"Очень оригинально, конечно, но... необычное для молодой девушки увлечение. Панна Иренка такая серьезная ... в их семье давняя связь с Китаем... может стать женой дипломата и вообще ... теперь женщины повсюду стали работать ... вряд ли ей удастся, но ..." -- рассуждающие, рассудительные голоса вокруг, всегда с "но".

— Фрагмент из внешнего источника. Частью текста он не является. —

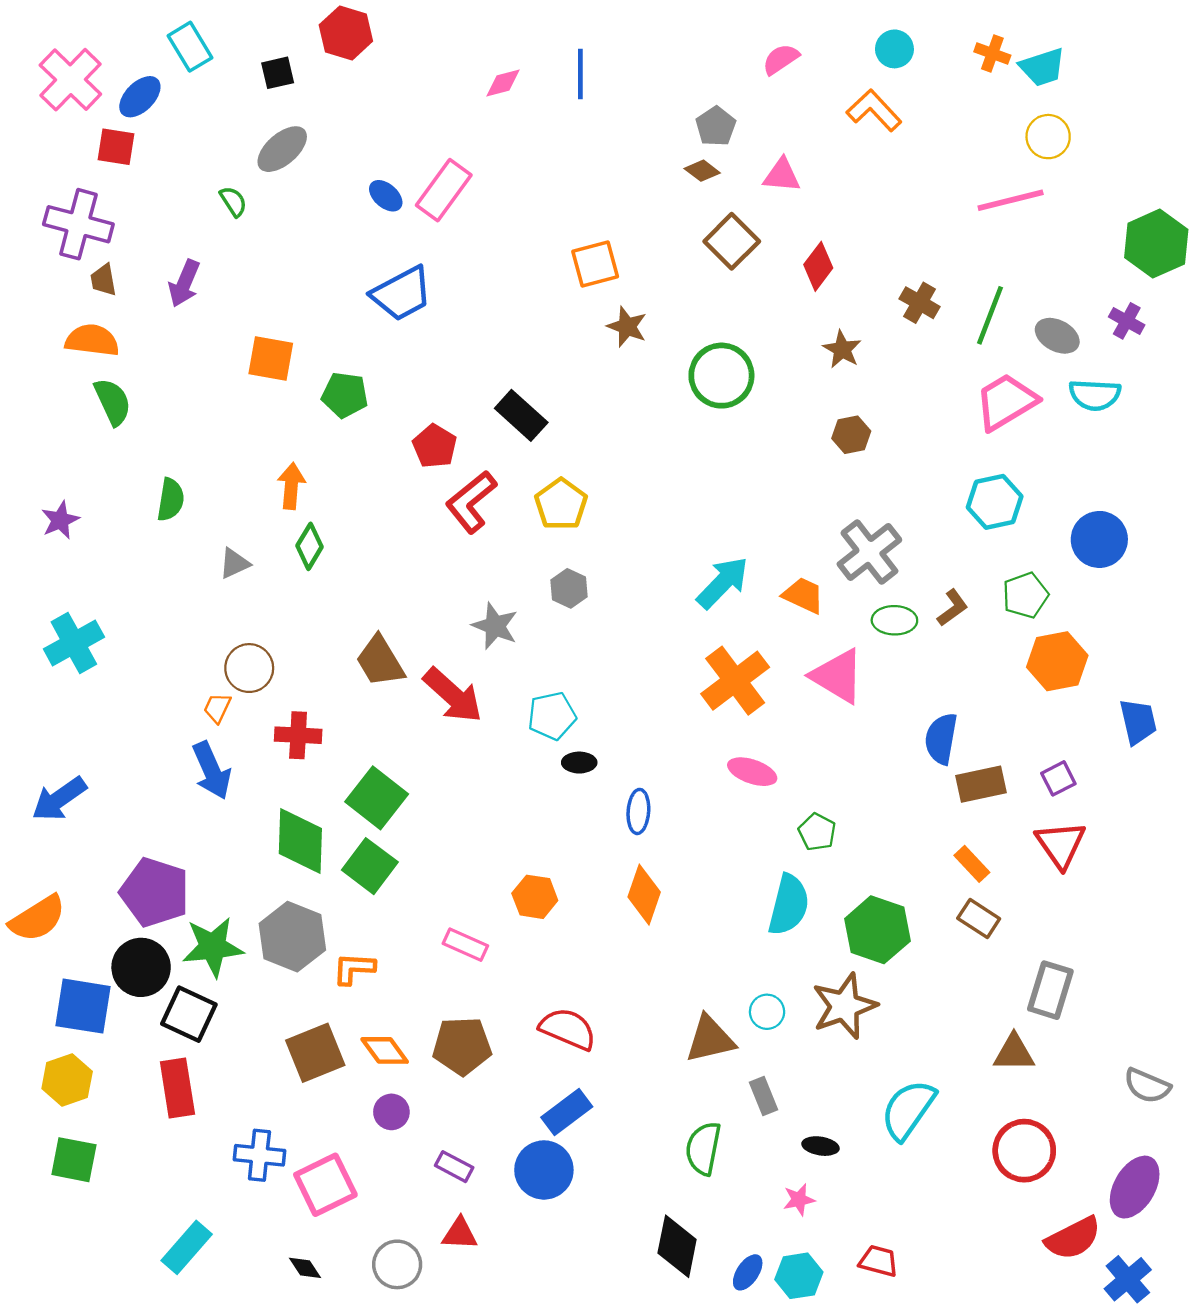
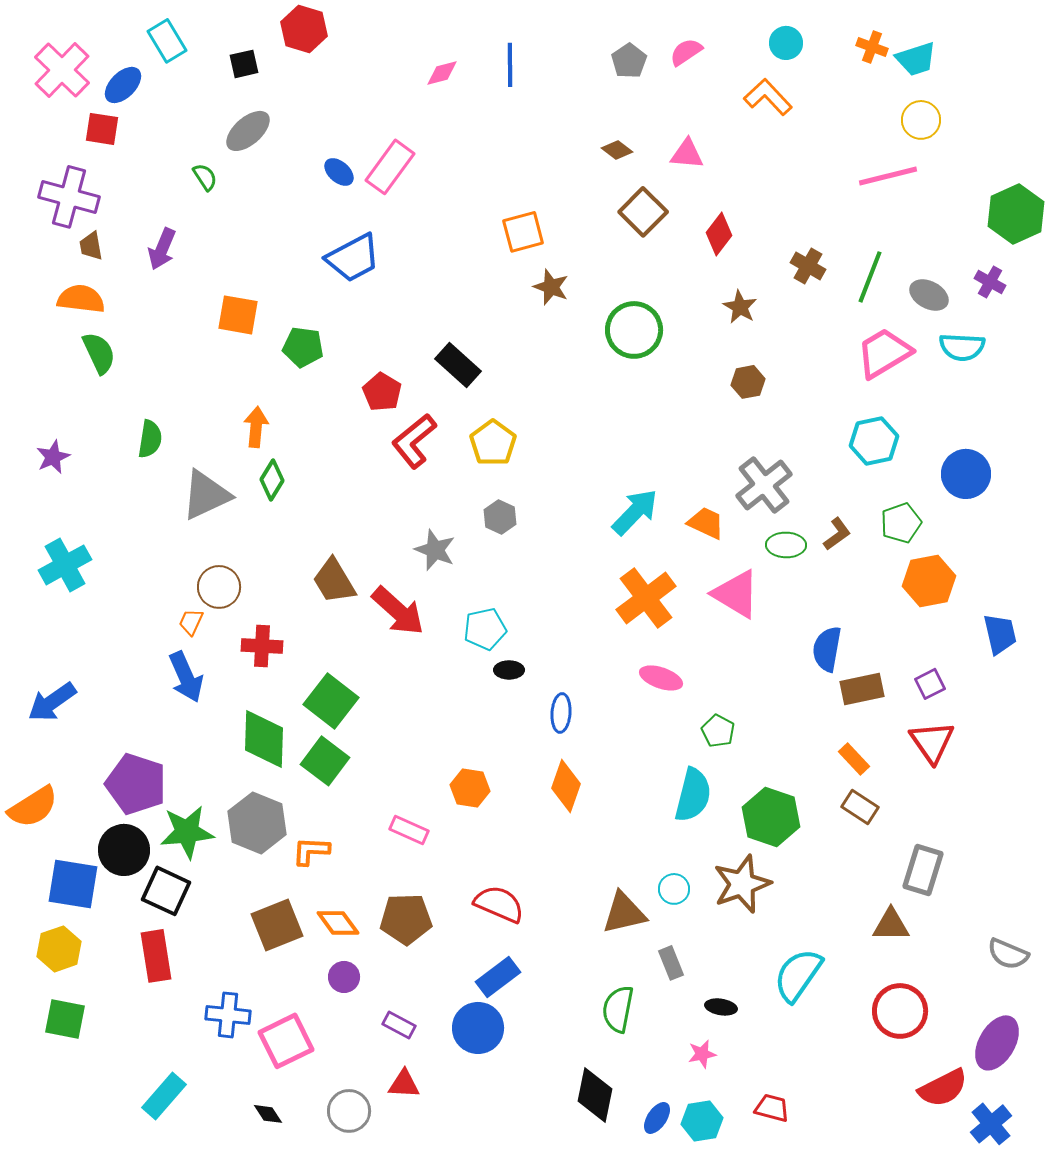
gray pentagon: (716, 126) -> (629, 61), moved
gray triangle: (234, 563) -> (206, 495), size x1.8

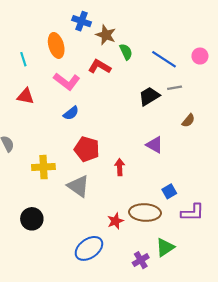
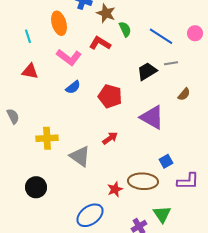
purple triangle: (154, 145) -> (152, 117), size x1.5
red pentagon: (87, 149) -> (110, 96), moved
red arrow: (120, 167) -> (110, 138), moved, turned 56
green triangle: (165, 247) -> (162, 214), turned -30

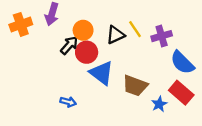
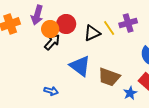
orange circle: (83, 30) -> (50, 29), moved
purple cross: (162, 36) -> (128, 23), moved
red circle: (87, 52) -> (66, 24), moved

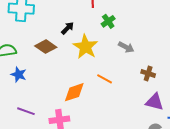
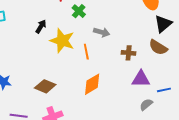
brown diamond: (46, 47) -> (45, 86), moved
orange line: (105, 79) -> (86, 52), moved, turned 63
orange diamond: (74, 92) -> (92, 84), moved

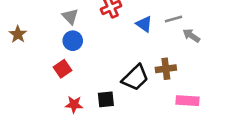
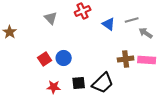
blue circle: (73, 41) -> (64, 58), moved
black trapezoid: (135, 78) -> (103, 83), moved
pink rectangle: (188, 101) -> (147, 60), moved

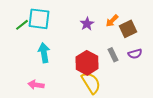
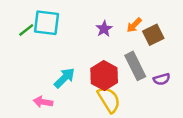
cyan arrow: (44, 53) -> (65, 78), moved, turned 54
purple semicircle: (135, 54) -> (162, 79), moved
gray rectangle: (113, 55) -> (135, 66), size x1.6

"Вот, мы выиграем в лотерею, и вообще, когда поправятся дела" ... -это мама. Счастью, которое должно было непременно свалиться внезапно, вдруг, и совершенно непонятно, почему -- мать была готова сделать уступки. Но, только в таком случае. Ехать заграницу, в чужую страну, одной, без копейки денег -- или подумать о том, как дать Иренке хотя бы самый крохотный прожиточный минимум для ученья -- пусть не китайскому языку, а чему нибудь, все равно чему -- нет, это даже не приходило в голову. "Моя дочь -- на фабрику?!" -- маме от такого предложения сразу грозил сердечный припадок. Работа ей представлялась всегда только на фабрике -- верх вульгарности. Можно вышивать или давать уроки -- это, еще, по бедности... мать строго соблюдала приличия, и несмотря на чай вместо обеда, Иренка не решалась возражать. Усердно готовилась к тому, чтобы давать как можно больше уроков -- гимназию кончила с медалью, сидела дома за толстыми учебниками французского и немецкого языков, за книгами вообще. Удалось достать несколько книг о Китае, конфуцианстве, в городской библиотеке умиляла старичка библиотекаря. Ей даже робко пришло в голову, что могла бы отправиться в китайское посольство -- попросить показать ей хоть несколько иероглифов, но мама сразу оборвала мечты: "Еще за шпионку примут!" Иренке, конечно, показалось это еще интереснее, но и думать было нечего. Говоря об уроках, мать вспомнила кстати, что ее хорошая знакомая была классной дамой по французскому языку в одном из провинциальных институтов. Она живет неподалеку, муж ее инженер, очень интеллигентный человек ... у них Иренка может отшлифовать свой французский, а вместо платы пусть поможет по хозяйству, поштопает что нибудь ... прислуги теперь у Ольги Георгиевны нет, конечно.
... Вот семнадцатилетние, проходящие теперь мимо, живут совсем другой жизнью. Отцы и дети -- теперь, при гибели целых миров... Но что так страшно отличает молодость пани Ирены от вот этой группы студенток?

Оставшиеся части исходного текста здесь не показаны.